Blake Lively asked a judge to dismiss Justin Baldoni’s ‘vengeful’ defamation lawsuit, calling his filing an ‘epic self-own’ exposing him to damages

Blake Lively Justin Baldoni

John Nacion/Variety/Getty Images; TheStewartofNY/WireImage

Blake Lively is asking a federal judge to reject Justin Baldoni’s $400 million defamation lawsuit against her, calling it both illegal and an “epic self-own” that places Baldoni and his Wayfarer Studios partners on the hook for a massive damages payout to the It Ends With Us actress.

“The Wayfarer parties’ vengeful and rambling lawsuit against Blake Lively is a profound abuse of the legal process that has no place in federal court. The law prohibits weaponizing defamation lawsuits, like this one, to retaliate against individuals who have filed legal claims or have publicly spoken out about sexual harassment and retaliation,” Lively’s new dismissal motion filed Thursday in Manhattan federal court states.

Lively’s new motion cites a relatively new California law that protects alleged survivors of sexual assault, harassment, and discrimination from retaliatory defamation lawsuits. The statute, signed into law in 2023, applies in the Baldoni matter because he cited California law when he filed his claim, Lively’s lawyers argue. They also point out that the law includes a “mandatory fee shifting provision” that would require Baldoni and his Wayfarer partners to pay not only Lively’s attorneys’ fees and but also triple damages and punitive damages is she succeeds in getting the lawsuit tossed out.

“In other words, in an epic self-own, the Wayfarer parties have created more liability for themselves by their malicious efforts to sue Ms.
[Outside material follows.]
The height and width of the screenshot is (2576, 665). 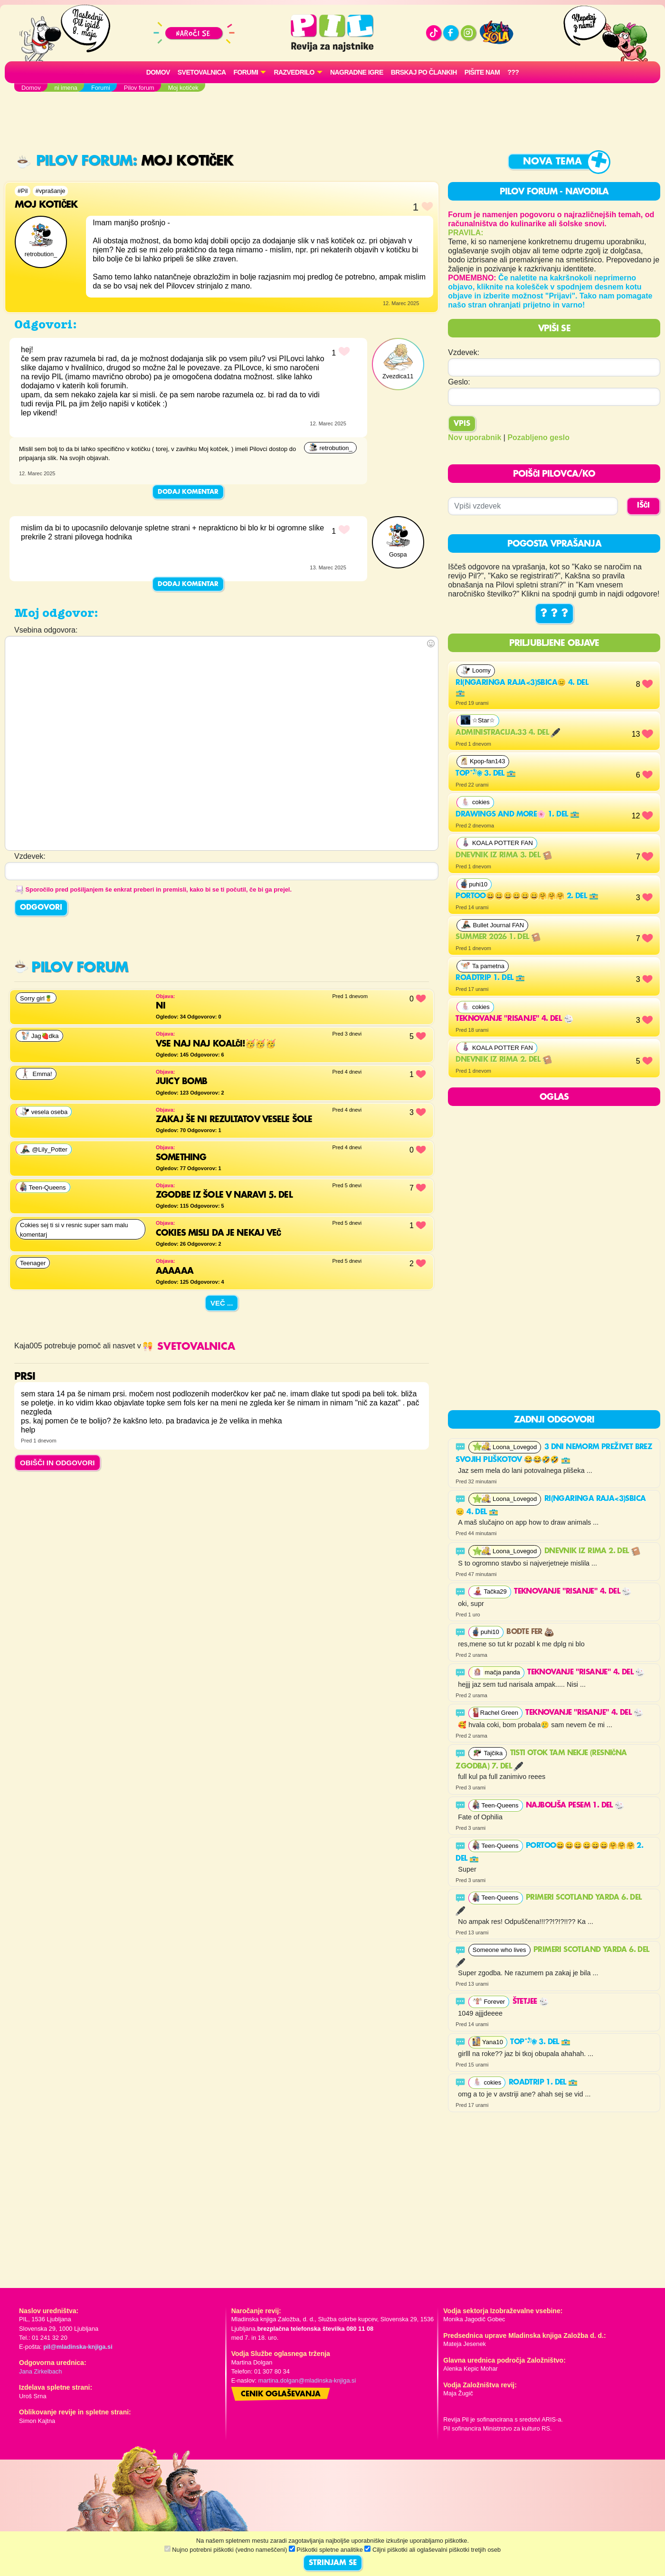 What do you see at coordinates (482, 72) in the screenshot?
I see `Pišite nam` at bounding box center [482, 72].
Lively ‘into oblivion,’” the new motion states.

Lively, 37, previously sued Baldoni, his producing partners on It Ends With Us, and his publicists on Dec. 31, 2024. In her blockbuster complaint, Lively said she suffered “disturbing” sexual harassment during production of the movie and was later subjected to a vicious smear campaign designed to “silence” her.

Baldoni, 41, responded by suing Lively as well as her superstar husband, Ryan Reynolds, with claims he was the one subjected to false allegations aimed at destroying his career. He claimed Lively used “falsified stories” to “take control” of It Ends With Us, which Baldoni co-starred in as well as directed. He claimed Lively and Reynolds later turned him into a “scapegoat” after Lively faced a “self-inflicted press catastrophe” when the movie premiered in August 2024. (Lawyers for Baldoni and his partners did not immediately respond to a request for comment on Thursday.)

Reynolds filed his own separate motion to dismiss the defamation claim on Tuesday, arguing that Baldoni shouldn’t be allowed to sue over “hurt feelings.” “Mr. Reynolds has a First Amendment right to hold Mr. Baldoni — or any man who Mr. Reynolds believes sexually harassed his wife — in ‘deep disdain,’” the actor’s filing read.

Lively’s battle with Baldoni spilled into the public court system a week after The New York Times published a Dec. 21 story titled “‘We Can Bury Anyone’: Inside a Hollywood Smear Machine” that revealed Lively had filed a precursor complaint against Baldoni with the California Civil Rights Department.

In a statement issued Thursday, Lively’s lawyers Mike Gottlieb and Esra Hudson said Baldoni’s defamation lawsuit was both “meritless and retaliatory” and would come back to haunt him and his partners, including Wayfarer’s billionaire co-founder Steve Sarowitz. (In the motion to dismiss, they claimed Sarowitz previously made a threat to essentially write a blank check for legal action against Lively. “Steve Sarowitz may indeed make good on his threat to spend ‘$100 million’ litigating against Ms. Lively, but perhaps not in the way he planned,” they wrote.)

“California law now expressly prohibits suing victims who make the decision to speak out against sexual harassment or retaliation, whether in a lawsuit or in the press,” the lawyers said. By suing Lively for defamation, Baldoni and his partners “only created more liability” for themselves, “and deservedly so, given what they have done,” the lawyers claimed.

“While Ms. Lively has suffered greatly by speaking up and pursuing legal claims, it is important for other people to know that they have protections, and that there is a specific law that expressly protects them from being silenced or financially ruined by a defamation lawsuit because they had the courage to speak up,” Lively’s spokesperson said in a separate statement Thursday.